Work item
Each entry below needs to be reproduced exactly as given.

== == ==

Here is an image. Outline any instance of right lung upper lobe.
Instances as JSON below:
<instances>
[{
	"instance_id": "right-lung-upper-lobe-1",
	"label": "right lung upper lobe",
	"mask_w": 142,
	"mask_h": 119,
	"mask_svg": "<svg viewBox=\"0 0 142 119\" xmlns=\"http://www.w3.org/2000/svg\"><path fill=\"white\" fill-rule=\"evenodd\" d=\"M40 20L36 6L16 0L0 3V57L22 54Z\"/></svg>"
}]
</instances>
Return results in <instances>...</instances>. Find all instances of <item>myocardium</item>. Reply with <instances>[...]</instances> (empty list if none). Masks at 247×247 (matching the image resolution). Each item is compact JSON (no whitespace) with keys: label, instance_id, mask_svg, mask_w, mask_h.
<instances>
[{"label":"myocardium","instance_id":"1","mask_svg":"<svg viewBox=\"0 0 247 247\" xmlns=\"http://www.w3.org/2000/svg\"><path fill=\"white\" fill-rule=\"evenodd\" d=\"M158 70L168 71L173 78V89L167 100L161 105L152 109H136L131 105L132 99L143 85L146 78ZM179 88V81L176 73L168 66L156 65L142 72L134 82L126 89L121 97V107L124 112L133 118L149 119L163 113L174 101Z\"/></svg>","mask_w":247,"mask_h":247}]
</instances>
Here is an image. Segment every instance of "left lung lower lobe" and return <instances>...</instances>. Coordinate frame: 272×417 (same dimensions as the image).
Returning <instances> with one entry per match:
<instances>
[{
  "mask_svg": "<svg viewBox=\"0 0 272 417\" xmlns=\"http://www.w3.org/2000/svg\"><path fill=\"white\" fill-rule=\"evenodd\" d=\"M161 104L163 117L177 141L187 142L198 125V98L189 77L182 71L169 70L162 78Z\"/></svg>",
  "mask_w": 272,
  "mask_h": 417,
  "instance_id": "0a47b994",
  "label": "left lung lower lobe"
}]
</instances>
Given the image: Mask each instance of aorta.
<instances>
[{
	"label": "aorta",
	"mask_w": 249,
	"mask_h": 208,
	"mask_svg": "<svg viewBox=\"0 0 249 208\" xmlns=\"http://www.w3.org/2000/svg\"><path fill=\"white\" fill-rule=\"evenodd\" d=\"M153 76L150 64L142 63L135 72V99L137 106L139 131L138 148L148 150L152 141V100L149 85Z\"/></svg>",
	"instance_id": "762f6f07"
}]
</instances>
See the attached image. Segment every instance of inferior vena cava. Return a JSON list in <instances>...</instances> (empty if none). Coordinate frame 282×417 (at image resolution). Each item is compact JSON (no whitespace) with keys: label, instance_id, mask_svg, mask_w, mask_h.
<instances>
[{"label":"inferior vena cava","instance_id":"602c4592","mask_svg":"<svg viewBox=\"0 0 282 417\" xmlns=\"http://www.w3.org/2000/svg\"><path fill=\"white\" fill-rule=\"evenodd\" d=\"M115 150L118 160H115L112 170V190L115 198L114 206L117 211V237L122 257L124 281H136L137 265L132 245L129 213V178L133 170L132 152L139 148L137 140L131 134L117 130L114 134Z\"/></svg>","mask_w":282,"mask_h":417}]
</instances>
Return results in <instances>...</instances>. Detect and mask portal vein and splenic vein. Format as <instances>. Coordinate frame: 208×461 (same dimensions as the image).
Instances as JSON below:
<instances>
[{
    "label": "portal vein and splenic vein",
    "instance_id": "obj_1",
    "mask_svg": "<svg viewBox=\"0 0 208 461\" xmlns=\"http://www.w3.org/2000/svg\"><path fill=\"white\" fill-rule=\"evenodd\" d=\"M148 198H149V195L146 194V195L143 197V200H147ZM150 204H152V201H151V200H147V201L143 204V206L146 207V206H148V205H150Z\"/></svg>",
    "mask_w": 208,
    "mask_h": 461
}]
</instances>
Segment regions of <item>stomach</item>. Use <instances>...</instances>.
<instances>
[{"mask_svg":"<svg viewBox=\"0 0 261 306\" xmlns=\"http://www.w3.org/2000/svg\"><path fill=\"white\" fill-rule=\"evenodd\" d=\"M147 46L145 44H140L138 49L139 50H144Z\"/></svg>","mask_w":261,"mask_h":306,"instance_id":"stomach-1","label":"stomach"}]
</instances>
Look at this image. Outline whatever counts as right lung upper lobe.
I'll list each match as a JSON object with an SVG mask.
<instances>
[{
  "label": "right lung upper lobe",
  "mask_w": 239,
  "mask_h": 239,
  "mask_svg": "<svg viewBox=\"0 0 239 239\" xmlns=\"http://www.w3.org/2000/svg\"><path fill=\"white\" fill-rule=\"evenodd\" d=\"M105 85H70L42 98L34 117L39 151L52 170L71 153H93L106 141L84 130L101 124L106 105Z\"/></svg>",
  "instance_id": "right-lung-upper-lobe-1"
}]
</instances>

== == ==

Exercise solution
Here is an image. Outline any instance of right lung upper lobe.
Instances as JSON below:
<instances>
[{
	"instance_id": "right-lung-upper-lobe-1",
	"label": "right lung upper lobe",
	"mask_w": 142,
	"mask_h": 119,
	"mask_svg": "<svg viewBox=\"0 0 142 119\" xmlns=\"http://www.w3.org/2000/svg\"><path fill=\"white\" fill-rule=\"evenodd\" d=\"M40 20L36 6L16 0L0 3V57L22 54Z\"/></svg>"
}]
</instances>
Return results in <instances>...</instances>. Find all instances of <item>myocardium</item>. Reply with <instances>[...]</instances> (empty list if none). Masks at 247×247 (matching the image resolution). Each item is compact JSON (no whitespace) with keys: label, instance_id, mask_svg, mask_w, mask_h.
<instances>
[{"label":"myocardium","instance_id":"1","mask_svg":"<svg viewBox=\"0 0 247 247\" xmlns=\"http://www.w3.org/2000/svg\"><path fill=\"white\" fill-rule=\"evenodd\" d=\"M158 70L168 71L173 78V89L167 100L161 105L152 109H136L131 105L132 99L143 85L146 78ZM179 88V81L176 73L168 66L156 65L142 72L134 82L126 89L121 97V107L124 112L133 118L149 119L163 113L174 101Z\"/></svg>","mask_w":247,"mask_h":247}]
</instances>
Here is an image. Segment every instance of "left lung lower lobe" and return <instances>...</instances>. Coordinate frame: 272×417 (same dimensions as the image).
Returning <instances> with one entry per match:
<instances>
[{
  "mask_svg": "<svg viewBox=\"0 0 272 417\" xmlns=\"http://www.w3.org/2000/svg\"><path fill=\"white\" fill-rule=\"evenodd\" d=\"M161 104L163 117L177 141L187 142L198 125V98L189 77L182 71L169 70L162 78Z\"/></svg>",
  "mask_w": 272,
  "mask_h": 417,
  "instance_id": "0a47b994",
  "label": "left lung lower lobe"
}]
</instances>
Given the image: Mask each instance of aorta.
<instances>
[{
	"label": "aorta",
	"mask_w": 249,
	"mask_h": 208,
	"mask_svg": "<svg viewBox=\"0 0 249 208\" xmlns=\"http://www.w3.org/2000/svg\"><path fill=\"white\" fill-rule=\"evenodd\" d=\"M153 76L150 64L142 63L135 72V99L137 106L139 131L138 148L148 150L152 141V100L149 85Z\"/></svg>",
	"instance_id": "762f6f07"
}]
</instances>
See the attached image. Segment every instance of inferior vena cava. Return a JSON list in <instances>...</instances> (empty if none). Coordinate frame 282×417 (at image resolution). Each item is compact JSON (no whitespace) with keys: label, instance_id, mask_svg, mask_w, mask_h.
<instances>
[{"label":"inferior vena cava","instance_id":"602c4592","mask_svg":"<svg viewBox=\"0 0 282 417\" xmlns=\"http://www.w3.org/2000/svg\"><path fill=\"white\" fill-rule=\"evenodd\" d=\"M115 150L118 160H115L112 170V190L115 198L114 206L117 211V237L122 257L124 281H136L137 265L132 245L129 213V178L133 170L132 152L139 148L137 140L131 134L117 130L114 134Z\"/></svg>","mask_w":282,"mask_h":417}]
</instances>
Return results in <instances>...</instances>. Detect and mask portal vein and splenic vein. Format as <instances>. Coordinate frame: 208×461 (same dimensions as the image).
Instances as JSON below:
<instances>
[{
    "label": "portal vein and splenic vein",
    "instance_id": "obj_1",
    "mask_svg": "<svg viewBox=\"0 0 208 461\" xmlns=\"http://www.w3.org/2000/svg\"><path fill=\"white\" fill-rule=\"evenodd\" d=\"M148 198H149V195L146 194V195L143 197V200H147ZM150 204H152V201H151V200H147V201L143 204V206L146 207V206H148V205H150Z\"/></svg>",
    "mask_w": 208,
    "mask_h": 461
}]
</instances>
Segment regions of <item>stomach</item>. Use <instances>...</instances>.
<instances>
[{"mask_svg":"<svg viewBox=\"0 0 261 306\" xmlns=\"http://www.w3.org/2000/svg\"><path fill=\"white\" fill-rule=\"evenodd\" d=\"M147 46L145 44H140L138 49L139 50H144Z\"/></svg>","mask_w":261,"mask_h":306,"instance_id":"stomach-1","label":"stomach"}]
</instances>
Look at this image. Outline whatever counts as right lung upper lobe.
I'll list each match as a JSON object with an SVG mask.
<instances>
[{
  "label": "right lung upper lobe",
  "mask_w": 239,
  "mask_h": 239,
  "mask_svg": "<svg viewBox=\"0 0 239 239\" xmlns=\"http://www.w3.org/2000/svg\"><path fill=\"white\" fill-rule=\"evenodd\" d=\"M105 85H70L42 98L34 117L39 151L52 170L71 153H93L106 141L84 130L101 124L106 105Z\"/></svg>",
  "instance_id": "right-lung-upper-lobe-1"
}]
</instances>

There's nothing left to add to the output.